Song and her friends went out to a costume party at Player’s Nite Club on West College Avenue — which became Indigo Nightclub in 2008 and is now The Basement Nightspot — and hung out at a friend’s apartment until after 3 a.m., when Song was dropped off at her West Clinton Avenue apartment, the CDT reported in 2004.
Police at the time believed Song went into her apartment because her roommate said she had left behind two pieces of her Halloween costume — she was dressed as a bunny in a pink top, brown, knee-length boots, bunny ears and a short white skirt with a cottontail pinned to the back, according to police.
In a Pittsburgh Post-Gazette article from 2001, then-lead investigator Detective Brian Sprinkle, with the Ferguson Township police department, said he believed Song may have been abducted, possibly while walking to a 24-hour supermarket located 200 yards away from her apartment that she frequented.

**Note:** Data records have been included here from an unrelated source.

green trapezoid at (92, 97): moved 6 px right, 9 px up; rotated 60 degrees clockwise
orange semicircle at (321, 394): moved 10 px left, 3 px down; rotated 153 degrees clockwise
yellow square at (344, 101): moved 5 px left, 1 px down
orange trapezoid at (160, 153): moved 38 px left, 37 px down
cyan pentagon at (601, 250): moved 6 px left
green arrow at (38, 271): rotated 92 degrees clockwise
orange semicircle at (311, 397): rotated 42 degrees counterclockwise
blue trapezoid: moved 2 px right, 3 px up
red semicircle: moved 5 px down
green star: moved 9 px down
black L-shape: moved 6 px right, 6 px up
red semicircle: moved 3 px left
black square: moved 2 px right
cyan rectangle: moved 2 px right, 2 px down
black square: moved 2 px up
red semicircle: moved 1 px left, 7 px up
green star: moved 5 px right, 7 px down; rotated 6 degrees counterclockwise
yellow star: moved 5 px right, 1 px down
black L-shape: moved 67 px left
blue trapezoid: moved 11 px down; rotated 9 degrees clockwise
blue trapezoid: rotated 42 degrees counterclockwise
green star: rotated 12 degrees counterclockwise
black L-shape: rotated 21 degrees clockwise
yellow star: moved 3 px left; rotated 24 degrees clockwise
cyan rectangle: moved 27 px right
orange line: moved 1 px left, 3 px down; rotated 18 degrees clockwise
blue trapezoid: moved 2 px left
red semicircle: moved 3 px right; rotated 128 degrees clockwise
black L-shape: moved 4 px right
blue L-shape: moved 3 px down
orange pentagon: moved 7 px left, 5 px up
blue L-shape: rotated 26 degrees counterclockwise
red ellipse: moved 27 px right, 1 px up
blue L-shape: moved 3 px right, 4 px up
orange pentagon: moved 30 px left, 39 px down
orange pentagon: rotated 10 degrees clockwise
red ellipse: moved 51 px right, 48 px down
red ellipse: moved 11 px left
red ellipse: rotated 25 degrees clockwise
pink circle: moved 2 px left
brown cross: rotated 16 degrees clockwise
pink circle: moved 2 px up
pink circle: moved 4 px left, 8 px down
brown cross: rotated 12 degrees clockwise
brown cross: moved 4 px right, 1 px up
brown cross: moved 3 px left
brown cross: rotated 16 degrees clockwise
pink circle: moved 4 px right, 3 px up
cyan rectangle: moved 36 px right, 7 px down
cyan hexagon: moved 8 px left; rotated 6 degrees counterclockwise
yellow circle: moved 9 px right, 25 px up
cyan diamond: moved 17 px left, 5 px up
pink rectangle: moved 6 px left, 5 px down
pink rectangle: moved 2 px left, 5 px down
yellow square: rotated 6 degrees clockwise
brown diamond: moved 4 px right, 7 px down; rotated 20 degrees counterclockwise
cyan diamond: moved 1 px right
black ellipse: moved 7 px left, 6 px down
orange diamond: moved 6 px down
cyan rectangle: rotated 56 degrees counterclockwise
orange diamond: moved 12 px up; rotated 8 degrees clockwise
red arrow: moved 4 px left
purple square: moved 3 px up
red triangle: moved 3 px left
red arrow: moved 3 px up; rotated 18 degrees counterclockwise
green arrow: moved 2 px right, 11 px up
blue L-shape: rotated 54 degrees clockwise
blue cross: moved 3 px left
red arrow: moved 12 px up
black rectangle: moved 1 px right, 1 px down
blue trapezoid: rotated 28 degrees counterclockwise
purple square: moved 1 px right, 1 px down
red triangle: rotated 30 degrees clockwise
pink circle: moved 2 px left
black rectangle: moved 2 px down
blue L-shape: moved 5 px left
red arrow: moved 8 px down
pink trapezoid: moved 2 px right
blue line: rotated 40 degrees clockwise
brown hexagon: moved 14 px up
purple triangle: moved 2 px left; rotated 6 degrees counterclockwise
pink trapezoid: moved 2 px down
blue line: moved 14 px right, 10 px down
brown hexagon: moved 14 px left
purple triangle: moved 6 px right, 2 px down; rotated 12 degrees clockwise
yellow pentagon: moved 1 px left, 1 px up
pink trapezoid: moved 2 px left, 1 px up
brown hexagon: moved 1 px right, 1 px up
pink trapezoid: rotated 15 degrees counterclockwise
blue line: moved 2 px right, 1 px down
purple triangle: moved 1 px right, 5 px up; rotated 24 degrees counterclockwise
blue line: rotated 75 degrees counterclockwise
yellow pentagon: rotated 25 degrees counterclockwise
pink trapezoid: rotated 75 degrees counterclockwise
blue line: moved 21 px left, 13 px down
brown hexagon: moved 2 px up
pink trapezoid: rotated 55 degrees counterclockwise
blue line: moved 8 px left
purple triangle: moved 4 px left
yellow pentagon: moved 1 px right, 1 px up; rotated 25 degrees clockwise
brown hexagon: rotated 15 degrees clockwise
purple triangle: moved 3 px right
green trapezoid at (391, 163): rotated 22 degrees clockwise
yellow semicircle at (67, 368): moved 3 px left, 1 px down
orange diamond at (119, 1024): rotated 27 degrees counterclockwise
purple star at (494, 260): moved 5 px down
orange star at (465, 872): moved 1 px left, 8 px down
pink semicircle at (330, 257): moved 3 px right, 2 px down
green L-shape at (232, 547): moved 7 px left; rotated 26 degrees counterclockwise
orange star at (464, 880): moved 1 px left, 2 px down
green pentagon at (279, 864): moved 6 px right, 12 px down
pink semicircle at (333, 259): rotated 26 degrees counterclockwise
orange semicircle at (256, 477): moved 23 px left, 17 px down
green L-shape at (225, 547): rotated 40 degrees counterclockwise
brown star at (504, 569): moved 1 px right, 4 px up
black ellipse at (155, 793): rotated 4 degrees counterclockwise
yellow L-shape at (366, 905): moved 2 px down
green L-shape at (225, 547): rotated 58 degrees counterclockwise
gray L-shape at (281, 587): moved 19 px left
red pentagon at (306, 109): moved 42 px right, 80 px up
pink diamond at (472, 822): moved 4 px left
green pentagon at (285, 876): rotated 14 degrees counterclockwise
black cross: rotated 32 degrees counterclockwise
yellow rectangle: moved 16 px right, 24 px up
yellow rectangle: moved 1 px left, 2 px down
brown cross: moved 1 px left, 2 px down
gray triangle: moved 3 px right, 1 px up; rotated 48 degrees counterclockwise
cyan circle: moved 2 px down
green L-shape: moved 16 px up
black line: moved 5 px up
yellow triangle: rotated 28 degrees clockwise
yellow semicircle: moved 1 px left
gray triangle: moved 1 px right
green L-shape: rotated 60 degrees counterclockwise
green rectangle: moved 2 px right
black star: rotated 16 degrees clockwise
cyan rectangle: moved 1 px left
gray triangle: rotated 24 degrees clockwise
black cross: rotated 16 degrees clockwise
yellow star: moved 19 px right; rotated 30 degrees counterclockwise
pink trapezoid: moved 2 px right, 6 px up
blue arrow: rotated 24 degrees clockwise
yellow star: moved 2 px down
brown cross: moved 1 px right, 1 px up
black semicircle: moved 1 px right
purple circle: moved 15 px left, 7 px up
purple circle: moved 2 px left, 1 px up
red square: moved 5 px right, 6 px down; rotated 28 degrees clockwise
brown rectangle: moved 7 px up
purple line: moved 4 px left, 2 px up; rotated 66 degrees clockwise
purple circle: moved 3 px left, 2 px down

From the beginning, police struggled to find suspects. But in 2003, the CDT reported, an informant named Paul Weakley told police that Luzerne County bank robber — and now-convicted murderer — Hugo Selenski may have kidnapped Song and buried her body somewhere in his home county.
When state police searched Selenski’s Luzerne County property in 2003, they found the remains of 12 bodies, but that information was only made public after the grand jury report was released in 2014. It was originally only revealed that five bodies were found, and four have been identified publicly. The fifth has been ruled out as the remains of Song.
“We have followed up on some leads that have led us to some people but there have been roadblocks,” said Martin of the Song case. “We sort of got stonewalled” looking into the Selenski connection.
All of Song’s dental records and DNA have been entered into the FBI’s Combined DNA Index System (CODIS), which is separated into two indices — one that contains DNA profiles from biological evidence found at crime scenes and the other that contains DNA profiles of individuals convicted of violent crimes.
So far, Song’s DNA profile hasn’t gotten any useful hits.
“The case is open and it is open because there is physical evidence .... There is physical evidence in the Selenski case that remains unidentified (that) under current scientific technology cannot confirm or deny the theory,” said Cantorna.
The Ferguson Township detectives believe there are avenues for them to pursue in the Song case.
“There is new technology and new things we can do with that technology,” said Martin.
There are leads with physical evidence, he said, and the cold case team plans to follow up on them.
Though Song’s case — like Jean Tuggy’s and Jennifer Cahill-Shadle’s — remains unsolved, Ferguson Township police now have two detectives working full-time to break these cases.
“We want to have justice for these three ladies,” Martin said.